The story is told about a scientist who picked apart a flower. She examined the petals, the stem, the pistol and stamens, etc. She reported, “I’ve examined every part of this flower, and I cannot locate its beauty.”
Literary analysis, and indeed most types of analysis, runs the risk of picking apart the object studied while missing the character of the whole. The question I want to put forward is this: “How did Hemingway’s A Farewell to Arms make you feel?” With a writer like Hemingway, who is unquestionably capable of conveying what he wishes to the reader, what you experience when reading the book is what he wants you to experience. That is the purpose for his writing, that communication of the experience that reading his work creates.
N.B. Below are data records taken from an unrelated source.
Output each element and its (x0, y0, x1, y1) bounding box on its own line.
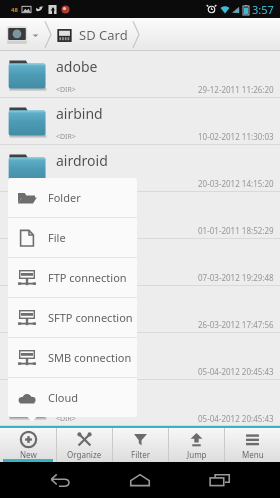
staticText: data (56, 386, 86, 405)
staticText: 10-02-2012 11:30:03 (198, 131, 274, 142)
staticText: airdroid (56, 151, 108, 170)
staticText: <DIR> (56, 226, 76, 236)
staticText: 29-12-2011 11:26:20 (198, 84, 274, 95)
button[interactable]: Recents (200, 462, 240, 498)
staticText: adobe (56, 57, 98, 76)
staticText: <DIR> (56, 320, 76, 330)
staticText: 20-03-2012 14:15:20 (198, 178, 274, 189)
staticText: airbind (56, 104, 103, 123)
staticText: <DIR> (56, 85, 76, 95)
staticText: 05-04-2012 20:45:43 (198, 366, 274, 377)
button[interactable]: Android (0, 239, 280, 286)
staticText: New (20, 449, 37, 460)
staticText: 48 (11, 6, 18, 14)
staticText: 01-01-2011 18:52:29 (198, 225, 274, 236)
button[interactable]: New (0, 428, 56, 462)
staticText: Folder (48, 190, 81, 205)
button[interactable]: airdroid (0, 145, 280, 192)
button[interactable]: Home (0, 21, 43, 49)
button[interactable]: SFTP connection (8, 298, 137, 337)
staticText: Cloud connection (48, 390, 137, 405)
button[interactable]: Organize (57, 428, 112, 462)
button[interactable]: adobe (0, 51, 280, 98)
button[interactable]: Filter (113, 428, 168, 462)
staticText: SFTP connection (48, 310, 133, 325)
button[interactable]: File (8, 218, 137, 257)
staticText: SMB connection (48, 350, 132, 365)
staticText: Organize (67, 449, 102, 460)
button[interactable]: SD Card (53, 26, 131, 44)
staticText: albumart (56, 198, 117, 217)
staticText: 05-04-2012 20:45:43 (198, 413, 274, 424)
staticText: <DIR> (56, 273, 76, 283)
button[interactable]: Jump (169, 428, 224, 462)
staticText: <DIR> (56, 132, 76, 142)
button[interactable]: SMB connection (8, 338, 137, 377)
button[interactable]: data (0, 380, 280, 426)
staticText: Menu (242, 449, 264, 460)
staticText: 07-03-2012 19:29:48 (198, 272, 274, 283)
staticText: bluetooth (56, 292, 121, 311)
button[interactable]: FTP connection (8, 258, 137, 297)
staticText: 3:57 (252, 2, 274, 17)
button[interactable]: Folder (8, 178, 137, 217)
staticText: Filter (131, 449, 150, 460)
staticText: 26-03-2012 17:47:56 (198, 319, 274, 330)
staticText: Android (56, 245, 109, 264)
staticText: cache (56, 339, 94, 358)
button[interactable]: Cloud connection (8, 378, 137, 417)
button[interactable]: bluetooth (0, 286, 280, 333)
staticText: FTP connection (48, 270, 127, 285)
staticText: SD Card (79, 26, 128, 44)
button[interactable]: airbind (0, 98, 280, 145)
button[interactable]: Back (40, 462, 80, 498)
button[interactable]: Menu (225, 428, 280, 462)
button[interactable]: cache (0, 333, 280, 380)
staticText: <DIR> (56, 414, 76, 424)
button[interactable]: albumart (0, 192, 280, 239)
staticText: Jump (187, 449, 207, 460)
staticText: File (48, 230, 66, 245)
button[interactable]: Home (120, 462, 160, 498)
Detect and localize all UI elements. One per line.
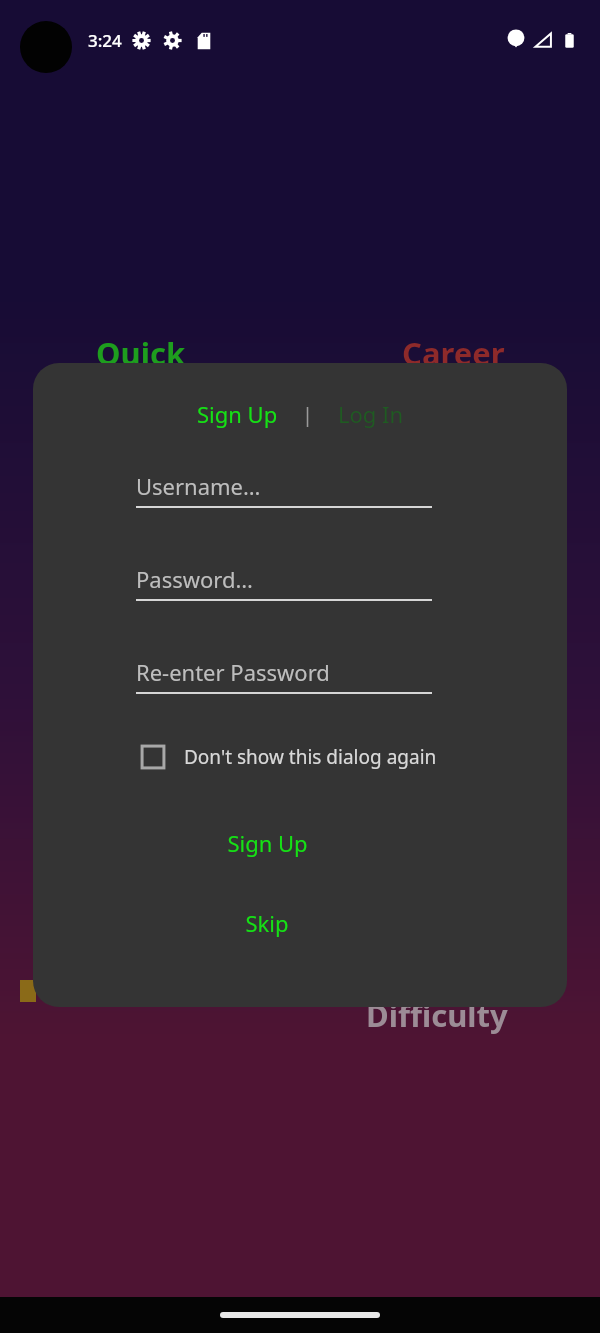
button[interactable]: Log In bbox=[328, 395, 414, 433]
staticText: | bbox=[302, 401, 314, 428]
staticText: Quick bbox=[96, 332, 186, 374]
button[interactable]: Username… bbox=[136, 471, 432, 508]
button[interactable]: Sign Up bbox=[33, 820, 567, 866]
staticText: Career bbox=[402, 332, 505, 374]
staticText: Log In bbox=[338, 399, 404, 429]
staticText: Don't show this dialog again bbox=[184, 744, 437, 770]
button[interactable]: Skip bbox=[33, 900, 567, 946]
staticText: Sign Up bbox=[197, 399, 278, 429]
button[interactable]: Don't show this dialog again bbox=[136, 738, 441, 776]
button[interactable]: Re-enter Password bbox=[136, 657, 432, 694]
button[interactable]: Sign Up bbox=[187, 395, 288, 433]
staticText: Re-enter Password bbox=[136, 657, 330, 687]
staticText: Skip bbox=[245, 908, 289, 938]
button[interactable]: Password… bbox=[136, 564, 432, 601]
staticText: Password… bbox=[136, 564, 253, 594]
staticText: Username… bbox=[136, 471, 261, 501]
staticText: Difficulty bbox=[366, 994, 508, 1036]
staticText: Sign Up bbox=[227, 828, 308, 858]
staticText: 3:24 bbox=[88, 29, 122, 52]
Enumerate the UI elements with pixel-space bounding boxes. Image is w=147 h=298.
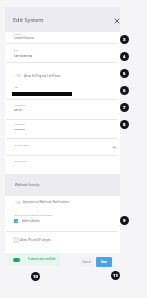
staticText: servicenow — [14, 53, 33, 58]
button[interactable]: Close — [111, 15, 122, 26]
staticText: Anonymous Webhook Notifications — [23, 200, 70, 204]
button[interactable] — [5, 82, 120, 99]
staticText: 6 — [123, 88, 126, 94]
staticText: Password — [14, 123, 25, 126]
staticText: Webhook Security — [15, 183, 40, 187]
button[interactable]: Connection verified — [8, 254, 60, 266]
staticText: 11 — [113, 273, 118, 279]
staticText: Allow IPs and IP ranges — [20, 238, 51, 242]
staticText: ••••••••••• — [14, 128, 26, 132]
staticText: 9 — [123, 218, 126, 224]
staticText: Lansdel Bassion — [14, 36, 35, 40]
staticText: Connection verified — [28, 257, 56, 261]
staticText: 8 — [123, 122, 126, 128]
staticText: 10 — [33, 274, 38, 280]
button[interactable]: Edit System — [5, 7, 105, 32]
staticText: 7 — [123, 105, 126, 111]
button[interactable] — [5, 99, 120, 120]
staticText: Admin Admin — [22, 219, 40, 223]
staticText: API Version — [14, 160, 27, 163]
button[interactable]: Show access token — [110, 143, 118, 151]
button[interactable]: Cancel — [79, 257, 94, 267]
staticText: 5 — [123, 71, 126, 77]
staticText: 4 — [123, 54, 126, 60]
staticText: Save — [101, 260, 108, 264]
staticText: Allow Self Signed Certificate — [24, 74, 61, 78]
staticText: Access Token — [14, 143, 30, 146]
button[interactable]: Webhook Security — [5, 174, 120, 196]
staticText: 3 — [123, 37, 126, 43]
staticText: User Account for Webhook Subscriptions — [14, 214, 53, 217]
button[interactable] — [5, 43, 120, 62]
button[interactable] — [5, 32, 120, 44]
button[interactable] — [5, 62, 120, 82]
button[interactable] — [5, 119, 120, 138]
staticText: Username — [14, 104, 26, 107]
button[interactable] — [5, 196, 120, 211]
staticText: Edit System — [13, 16, 44, 24]
button[interactable] — [5, 211, 120, 231]
button[interactable] — [5, 231, 120, 253]
button[interactable] — [5, 155, 120, 174]
button[interactable] — [5, 138, 120, 155]
staticText: Cancel — [82, 260, 91, 264]
staticText: URL — [14, 86, 19, 89]
staticText: admin — [14, 108, 23, 112]
staticText: Site — [14, 49, 18, 52]
button[interactable]: Save — [96, 257, 112, 267]
staticText: Name — [14, 33, 21, 36]
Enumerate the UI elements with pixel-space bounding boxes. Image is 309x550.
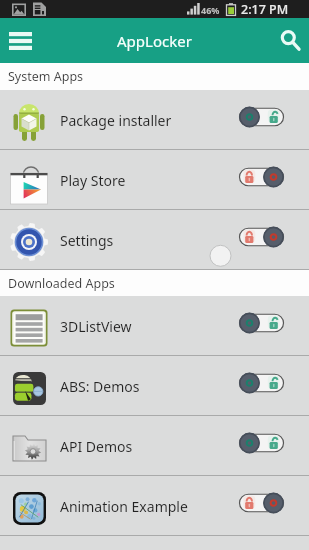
button[interactable]: Animation Example (0, 476, 309, 536)
button[interactable]: Unlock this app (238, 225, 285, 249)
button[interactable]: Package installer (0, 90, 309, 150)
button[interactable]: Lock this app (238, 311, 285, 335)
button[interactable]: Settings (0, 210, 309, 270)
button[interactable]: 3DListView (0, 296, 309, 356)
staticText: API Demos (60, 437, 133, 456)
button[interactable]: Lock this app (238, 371, 285, 395)
button[interactable]: Lock this app (238, 105, 285, 129)
staticText: Animation Example (60, 497, 188, 516)
staticText: ABS: Demos (60, 377, 140, 396)
staticText: AppLocker (117, 31, 192, 51)
staticText: 46% (201, 4, 220, 16)
button[interactable]: ABS: Demos (0, 356, 309, 416)
button[interactable]: Search (273, 18, 309, 63)
button[interactable]: Play Store (0, 150, 309, 210)
button[interactable]: Unlock this app (238, 165, 285, 189)
staticText: Downloaded Apps (8, 275, 115, 292)
staticText: 3DListView (60, 317, 132, 336)
staticText: Package installer (60, 111, 172, 130)
button[interactable]: Open navigation menu (0, 18, 40, 63)
staticText: Play Store (60, 171, 126, 190)
button[interactable]: Lock this app (238, 431, 285, 455)
staticText: 2:17 PM (241, 1, 289, 18)
button[interactable]: API Demos (0, 416, 309, 476)
staticText: Settings (60, 231, 114, 250)
staticText: System Apps (8, 68, 84, 85)
button[interactable]: Unlock this app (238, 491, 285, 515)
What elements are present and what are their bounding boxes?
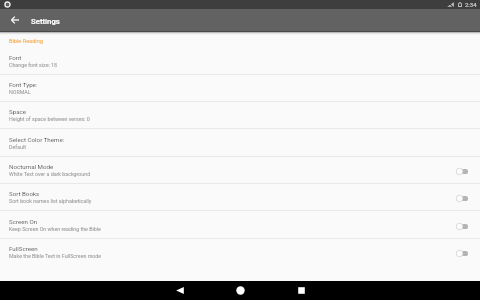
button[interactable]: Toggle	[452, 164, 472, 178]
button[interactable]: Select Color Theme:	[0, 130, 480, 157]
staticText: NORMAL	[9, 89, 31, 95]
button[interactable]: Screen On	[0, 212, 480, 239]
staticText: Keep Screen On when reading the Bible	[9, 226, 101, 232]
staticText: Space	[9, 108, 27, 115]
button[interactable]: Font Type:	[0, 75, 480, 102]
staticText: FullScreen	[9, 245, 38, 252]
staticText: 2:34	[465, 1, 477, 8]
button[interactable]: Home	[210, 281, 271, 300]
button[interactable]: Back	[9, 14, 21, 26]
staticText: Height of space between verses: 0	[9, 116, 90, 122]
staticText: Screen On	[9, 218, 38, 225]
staticText: Font Type:	[9, 81, 38, 88]
staticText: Bible Reading	[9, 38, 43, 45]
staticText: Font	[9, 54, 22, 61]
staticText: Sort Books	[9, 190, 40, 197]
button[interactable]: Font	[0, 48, 480, 75]
staticText: Default	[9, 144, 26, 150]
button[interactable]: Nocturnal Mode	[0, 157, 480, 184]
button[interactable]: FullScreen	[0, 239, 480, 266]
staticText: Nocturnal Mode	[9, 163, 54, 170]
button[interactable]: Recents	[271, 281, 332, 300]
staticText: White Text over a dark background	[9, 171, 91, 177]
button[interactable]: Sort Books	[0, 184, 480, 211]
staticText: Sort book names list alphabetically	[9, 198, 92, 204]
staticText: Change font size: 18	[9, 62, 58, 68]
button[interactable]: Toggle	[452, 191, 472, 205]
staticText: Settings	[31, 17, 60, 26]
staticText: Select Color Theme:	[9, 136, 65, 143]
button[interactable]: Toggle	[452, 246, 472, 260]
staticText: Make the Bible Text in FullScreen mode	[9, 253, 102, 259]
button[interactable]: Space	[0, 102, 480, 129]
button[interactable]: Toggle	[452, 219, 472, 233]
button[interactable]: Back	[149, 281, 210, 300]
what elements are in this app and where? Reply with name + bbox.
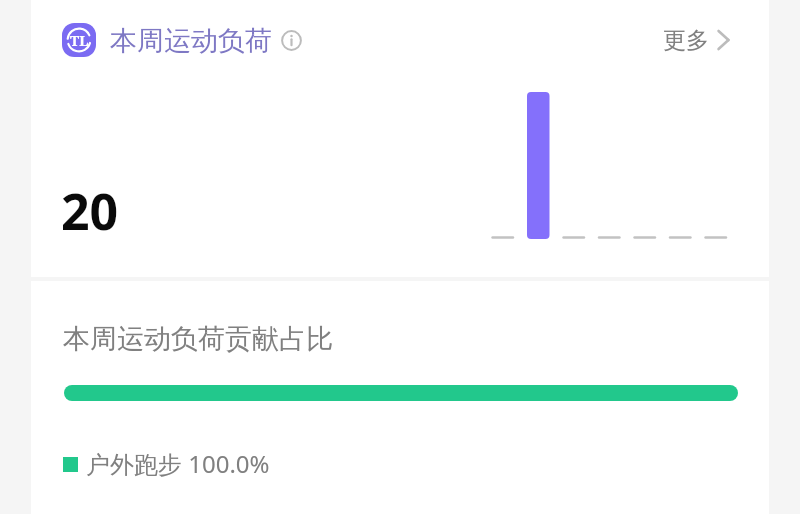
staticText: TL (70, 31, 89, 50)
staticText: 户外跑步 100.0% (86, 447, 270, 480)
button[interactable]: About training load (281, 30, 302, 51)
other: Weekly training load chart (491, 84, 771, 239)
button[interactable]: 户外跑步 100.0% (63, 445, 270, 483)
staticText: 本周运动负荷 (110, 24, 272, 58)
button[interactable]: 更多 (647, 0, 769, 80)
staticText: 更多 (663, 26, 709, 55)
staticText: 20 (61, 177, 119, 245)
other: Training load (62, 23, 96, 57)
staticText: 本周运动负荷贡献占比 (63, 322, 333, 356)
button[interactable]: Training load (31, 0, 302, 80)
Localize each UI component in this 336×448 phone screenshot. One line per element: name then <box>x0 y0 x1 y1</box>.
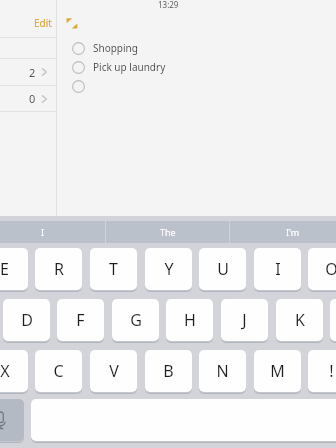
staticText: D <box>21 309 33 331</box>
button[interactable]: O <box>308 248 336 290</box>
button[interactable] <box>57 77 336 96</box>
staticText: E <box>0 258 9 280</box>
button[interactable]: I <box>254 248 301 290</box>
staticText: ! <box>329 360 334 382</box>
staticText: M <box>270 360 285 382</box>
button[interactable]: H <box>166 299 213 341</box>
staticText: H <box>184 309 196 331</box>
staticText: Y <box>164 258 174 280</box>
staticText: 0 <box>29 91 36 106</box>
button[interactable]: I'm <box>230 221 336 243</box>
staticText: X <box>0 360 10 382</box>
staticText: F <box>76 309 85 331</box>
staticText: J <box>242 309 247 331</box>
button[interactable]: Dictate <box>0 399 24 441</box>
button[interactable]: N <box>199 350 246 392</box>
button[interactable]: M <box>254 350 301 392</box>
button[interactable]: G <box>112 299 159 341</box>
staticText: 2 <box>29 65 36 80</box>
button[interactable]: B <box>145 350 192 392</box>
staticText: U <box>217 258 229 280</box>
button[interactable]: F <box>57 299 104 341</box>
button[interactable]: L <box>330 299 336 341</box>
button[interactable]: Collapse sidebar <box>66 17 78 29</box>
button[interactable]: Y <box>145 248 192 290</box>
staticText: I'm <box>286 226 300 238</box>
button[interactable]: D <box>3 299 50 341</box>
button[interactable]: U <box>199 248 246 290</box>
button[interactable]: T <box>90 248 137 290</box>
button[interactable]: K <box>276 299 323 341</box>
staticText: I <box>275 258 281 280</box>
staticText: O <box>325 258 336 280</box>
staticText: R <box>54 258 64 280</box>
staticText: B <box>163 360 174 382</box>
staticText: T <box>109 258 118 280</box>
button[interactable]: X <box>0 350 28 392</box>
button[interactable]: R <box>35 248 82 290</box>
staticText: V <box>109 360 119 382</box>
button[interactable]: Shopping <box>57 39 336 58</box>
staticText: Shopping <box>93 41 138 55</box>
button[interactable]: I <box>0 221 105 243</box>
staticText: Pick up laundry <box>93 60 166 74</box>
button[interactable]: C <box>35 350 82 392</box>
staticText: N <box>216 360 229 382</box>
button[interactable]: J <box>221 299 268 341</box>
button[interactable]: The <box>105 221 230 243</box>
staticText: K <box>295 309 305 331</box>
staticText: Edit <box>34 16 52 30</box>
button[interactable]: E <box>0 248 28 290</box>
staticText: 13:29 <box>158 0 179 10</box>
button[interactable]: 0 <box>0 86 56 111</box>
button[interactable]: V <box>90 350 137 392</box>
button[interactable]: 2 <box>0 59 56 85</box>
button[interactable]: Pick up laundry <box>57 58 336 77</box>
staticText: The <box>160 226 176 238</box>
staticText: G <box>130 309 142 331</box>
staticText: C <box>53 360 64 382</box>
button[interactable]: Edit <box>0 10 56 36</box>
button[interactable]: ! <box>308 350 336 392</box>
staticText: I <box>41 226 45 238</box>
Certainly we can study how he manages to convey the experience so successfully. We can note that, when engaged in warfare, his description of the weather is that its effect is depressing and demoralizing. The rain is unending and oppressive. Apart from the war context, rain is neutral and even refreshing. We can observe his use of stichomythia to display love, camaraderie, compassion, and to break up what would otherwise be an overly dark tale that would bog the reader down in the swamps of despair. We can explore all the little elements contained in the story – the Saint Anthony medal, the discussions about if war ever ends, the espionage flavor of the early stages of Frederic and Catherine’s love relationship, to mention a very few. All of these, however, must take second place to how Hemingway makes us feel and, with that, what he wants us to reflect about.
I read this classic work many years ago, and found that, what I didn’t already remember, I recalled readily this time around. The feeling remained. That feeling is one of despair and helplessness. The characters are maneuvered, completely manipulated, and control of anything in their lives is pure illusion. If the elements aren’t brutalizing the characters, other people are. From the enemy army to the military police executing officers in one’s own, people take up where nature leaves off. Relief, comfort, sympathy, help, all come from individuals, and are dwarfed by the giant forces of nature and warfare. The love relationship against the compellingly dark backdrop seems puny, overly optimistic, childish, even silly, and certainly doomed.
For Hemingway, people are ants on a burning log. When he offers this image, about tossing an ant-infested log on a fire, he says that he could have pulled the log out of the fire, like some benevolent god, and rescued the still-living ants, but he did not. Neither does the Benevolent God rescue us. Frederic is cast as a non-believer, but he is really a cynic. He believes in a God that allows us to be beaten down by the forces of nature, and who is uninterested in saving us from our own brutal selves. His God can, but will not, rescue us from the “fire.” At the end of the tale, Frederic prays (to whom if he does not believe?) and his prayer is one of desperation, one last-ditch effort to awaken a sense of responsibility in an uncaring Deity. The escape from tragedy by escaping from the war is a cruel illusion. Tragedy reaches out to grab him anyway. There is no way off the burning log, just the occasional temporarily-cool spot.
A Farewell to Arms is a dark work. It poses powerful puzzles to ponder. Hemingway offers no help in the challenge laid down by the problem of evil in the world. The work stays with you long after you’ve turned the last page, because Hemingway can convey with force the futility of hoping to evade the funeral march which is the human condition.
Well done, Ernie! Pardon me if I don’t read your story to the children. And pass the shotgun, please – the shot glass is only a short-term fix.